[Records for this task Boundary: Start]

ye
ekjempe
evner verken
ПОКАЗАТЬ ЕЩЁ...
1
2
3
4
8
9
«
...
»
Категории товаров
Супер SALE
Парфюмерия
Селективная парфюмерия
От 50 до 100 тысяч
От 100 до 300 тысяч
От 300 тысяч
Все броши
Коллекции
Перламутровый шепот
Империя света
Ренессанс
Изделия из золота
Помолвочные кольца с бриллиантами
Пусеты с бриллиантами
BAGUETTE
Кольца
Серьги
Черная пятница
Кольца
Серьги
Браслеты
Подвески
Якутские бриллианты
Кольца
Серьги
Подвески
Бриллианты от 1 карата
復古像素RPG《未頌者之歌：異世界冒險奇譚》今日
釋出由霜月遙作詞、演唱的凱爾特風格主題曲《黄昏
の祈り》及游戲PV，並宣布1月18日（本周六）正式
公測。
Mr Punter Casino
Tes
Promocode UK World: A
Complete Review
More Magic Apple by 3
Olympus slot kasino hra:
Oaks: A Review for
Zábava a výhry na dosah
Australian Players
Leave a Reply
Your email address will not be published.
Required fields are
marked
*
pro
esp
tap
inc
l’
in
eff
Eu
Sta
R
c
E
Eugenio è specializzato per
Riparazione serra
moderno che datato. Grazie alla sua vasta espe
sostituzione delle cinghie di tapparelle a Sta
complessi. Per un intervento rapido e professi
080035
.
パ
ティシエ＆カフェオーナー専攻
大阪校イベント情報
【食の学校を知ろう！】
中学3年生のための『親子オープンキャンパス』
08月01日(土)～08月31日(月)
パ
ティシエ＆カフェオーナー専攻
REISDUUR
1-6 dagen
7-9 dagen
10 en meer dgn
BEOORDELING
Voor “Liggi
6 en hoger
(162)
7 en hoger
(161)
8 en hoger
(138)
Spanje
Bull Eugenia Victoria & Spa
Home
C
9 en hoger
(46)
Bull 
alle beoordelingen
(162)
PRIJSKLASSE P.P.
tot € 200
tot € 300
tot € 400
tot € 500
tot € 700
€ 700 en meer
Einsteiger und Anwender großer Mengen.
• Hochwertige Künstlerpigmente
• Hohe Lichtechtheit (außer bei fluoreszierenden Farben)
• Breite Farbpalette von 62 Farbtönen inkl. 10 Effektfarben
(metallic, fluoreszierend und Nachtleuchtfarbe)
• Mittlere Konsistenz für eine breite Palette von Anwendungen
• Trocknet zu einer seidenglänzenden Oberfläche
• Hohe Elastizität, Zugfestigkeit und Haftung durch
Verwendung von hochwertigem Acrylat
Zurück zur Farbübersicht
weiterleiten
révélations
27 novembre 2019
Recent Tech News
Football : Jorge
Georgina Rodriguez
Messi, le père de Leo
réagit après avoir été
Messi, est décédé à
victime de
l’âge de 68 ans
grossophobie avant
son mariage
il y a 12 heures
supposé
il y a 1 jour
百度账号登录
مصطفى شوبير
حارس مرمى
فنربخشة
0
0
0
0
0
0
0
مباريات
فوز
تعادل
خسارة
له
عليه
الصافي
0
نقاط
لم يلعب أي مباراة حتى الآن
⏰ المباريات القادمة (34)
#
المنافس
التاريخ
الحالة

[Records for this task Boundary: End]
[Records for this task Boundary: Start]

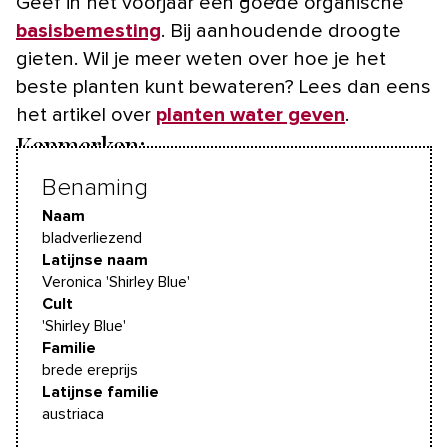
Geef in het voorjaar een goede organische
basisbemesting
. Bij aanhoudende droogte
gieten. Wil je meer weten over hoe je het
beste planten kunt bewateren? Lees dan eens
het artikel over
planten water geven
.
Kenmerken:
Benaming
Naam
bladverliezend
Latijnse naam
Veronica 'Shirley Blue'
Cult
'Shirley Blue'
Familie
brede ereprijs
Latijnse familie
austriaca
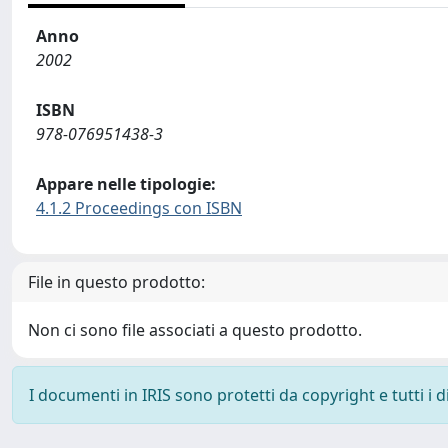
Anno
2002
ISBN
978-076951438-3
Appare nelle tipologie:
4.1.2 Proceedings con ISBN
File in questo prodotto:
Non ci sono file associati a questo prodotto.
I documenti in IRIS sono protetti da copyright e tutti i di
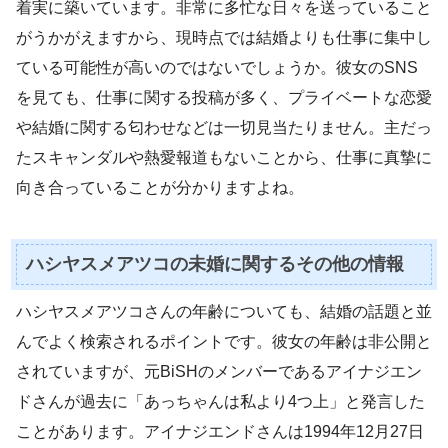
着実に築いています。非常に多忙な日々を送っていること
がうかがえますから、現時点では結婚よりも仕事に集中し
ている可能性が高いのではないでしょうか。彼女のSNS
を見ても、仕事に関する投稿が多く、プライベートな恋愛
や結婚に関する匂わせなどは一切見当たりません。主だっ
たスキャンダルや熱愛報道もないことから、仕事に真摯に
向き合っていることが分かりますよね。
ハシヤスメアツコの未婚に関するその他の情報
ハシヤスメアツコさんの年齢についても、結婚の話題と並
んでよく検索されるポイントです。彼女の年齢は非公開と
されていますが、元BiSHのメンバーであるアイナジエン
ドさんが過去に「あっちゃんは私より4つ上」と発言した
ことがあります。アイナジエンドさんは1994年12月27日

[Records for this task Boundary: End]

Task to carry out: Report each line of the data that includes the string "Shirley".

Solution to the exercise:
Veronica 'Shirley Blue'
'Shirley Blue'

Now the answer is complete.